TASK INSTRUCTIONS
Go to the line with "----- 사오정 어머니" in the records below, then output it and each following line exactly, up to and including the line with "ineraalpulbri granuleerimismasinad kuumalt". Skip pictures and add nothing.
[EXTRACTED ENTRIES Boundary: Start]
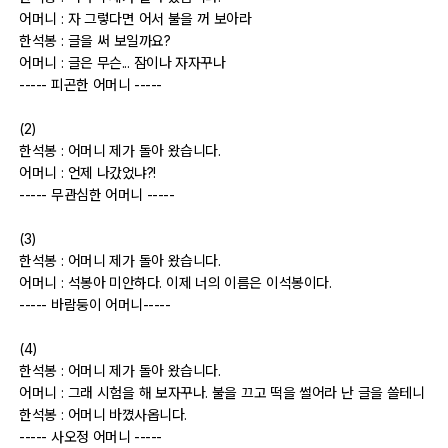
어머니 : 자 그렇다면 어서 불을 꺼 보아라
한석봉 : 글을 써 보일까요?
자유게시판
어머니 : 글은 무슨... 잠이나 자자꾸나
----- 피곤한 어머니 -----
오프라인
(2)
정보 / 강좌
한석봉 : 어머니 제가 돌아 왔습니다.
어머니 : 언제 나갔었냐?!
장터
----- 무관심한 어머니 -----
질문 / 답변
(3)
한석봉 : 어머니 제가 돌아 왔습니다.
가입인사
어머니 : 석봉아 미안하다. 이제 너의 이름은 이석봉이다.
----- 바람둥이 어머니-----
출사 정보
(4)
한석봉 : 어머니 제가 돌아 왔습니다.
어머니 : 그래 시험을 해 보자꾸나. 불을 끄고 떡을 썰어라 난 글을 쓸테니
출사 소식
한석봉 : 어머니 바꼈사옵니다.
----- 사오정 어머니 -----
출사 포인트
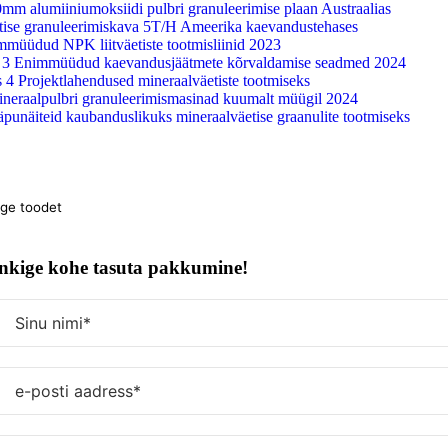
Mine
mm alumiiniumoksiidi pulbri granuleerimise plaan Austraalias
sisu
tise granuleerimiskava 5T/H Ameerika kaevandustehases
juurde
müüdud NPK liitväetiste tootmisliinid 2023
 3 Enimmüüdud kaevandusjäätmete kõrvaldamise seadmed 2024
 4 Projektlahendused mineraalväetiste tootmiseks
ineraalpulbri granuleerimismasinad kuumalt müügil 2024
punäiteid kaubanduslikuks mineraalväetise graanulite tootmiseks
:
nkige kohe tasuta pakkumine!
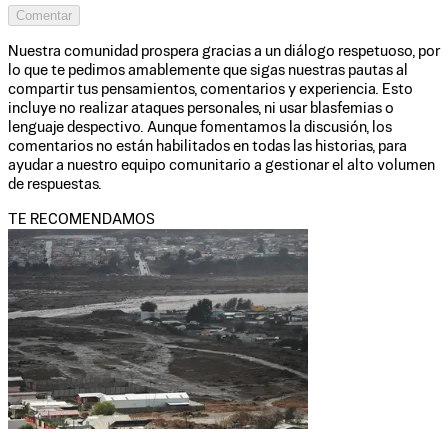
Comentar
Nuestra comunidad prospera gracias a un diálogo respetuoso, por
lo que te pedimos amablemente que sigas nuestras pautas al
compartir tus pensamientos, comentarios y experiencia. Esto
incluye no realizar ataques personales, ni usar blasfemias o
lenguaje despectivo. Aunque fomentamos la discusión, los
comentarios no están habilitados en todas las historias, para
ayudar a nuestro equipo comunitario a gestionar el alto volumen
de respuestas.
TE RECOMENDAMOS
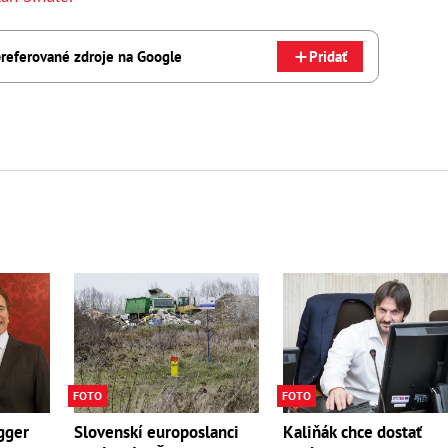
referované zdroje na Google
Pridať
FOTO
FOTO
gger
Slovenskí europoslanci
Kaliňák chce dostať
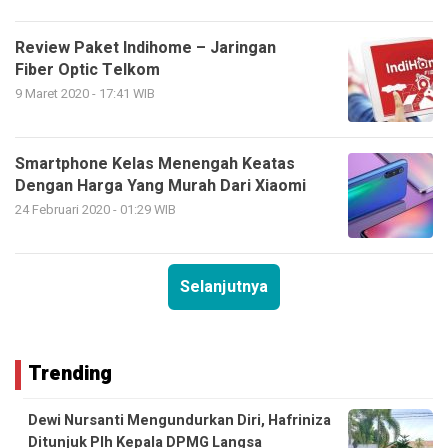
Review Paket Indihome – Jaringan
Fiber Optic Telkom
9 Maret 2020 - 17:41 WIB
Smartphone Kelas Menengah Keatas
Dengan Harga Yang Murah Dari Xiaomi
24 Februari 2020 - 01:29 WIB
Selanjutnya
Trending
Dewi Nursanti Mengundurkan Diri, Hafriniza
Ditunjuk Plh Kepala DPMG Langsa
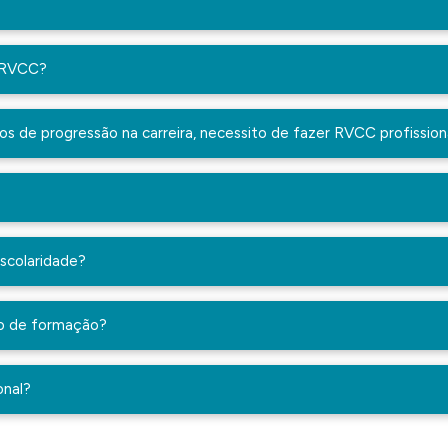
z RVCC?
os de progressão na carreira, necessito de fazer RVCC profissiona
scolaridade?
so de formação?
onal?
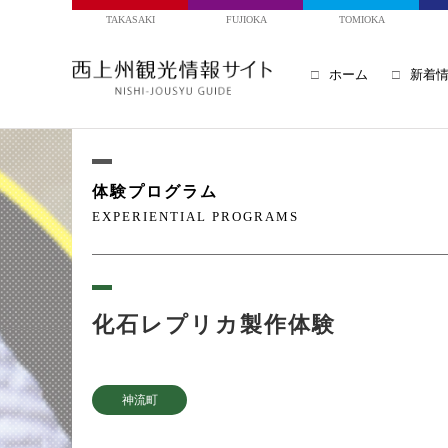
TAKASAKI
FUJIOKA
TOMIOKA
ホーム
新着
体験プログラム
EXPERIENTIAL PROGRAMS
化石レプリカ製作体験
神流町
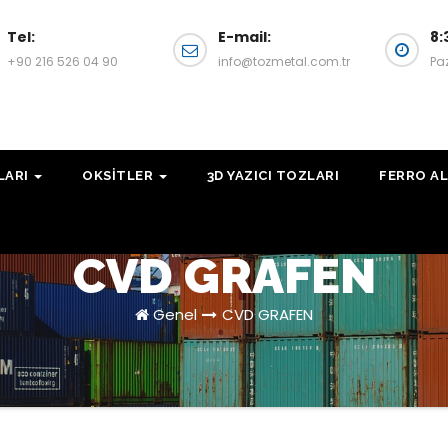
Tel:
E-mail:
8:
+90 216 526 04 90
info@tozmetal.com.tr
Pa
LARI
OKSITLER
3D YAZICI TOZLARI
FERRO AL
CVD GRAFEN
Genel
CVD GRAFEN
[EXTRACTED ENTRIES Boundary: End]
REPLY TO THE TASK
----- 사오정 어머니 -----
출사 포인트
Mine
mm alumiiniumoksiidi pulbri granuleerimise plaan Austraalias
sisu
tise granuleerimiskava 5T/H Ameerika kaevandustehases
juurde
müüdud NPK liitväetiste tootmisliinid 2023
 3 Enimmüüdud kaevandusjäätmete kõrvaldamise seadmed 2024
 4 Projektlahendused mineraalväetiste tootmiseks
ineraalpulbri granuleerimismasinad kuumalt müügil 2024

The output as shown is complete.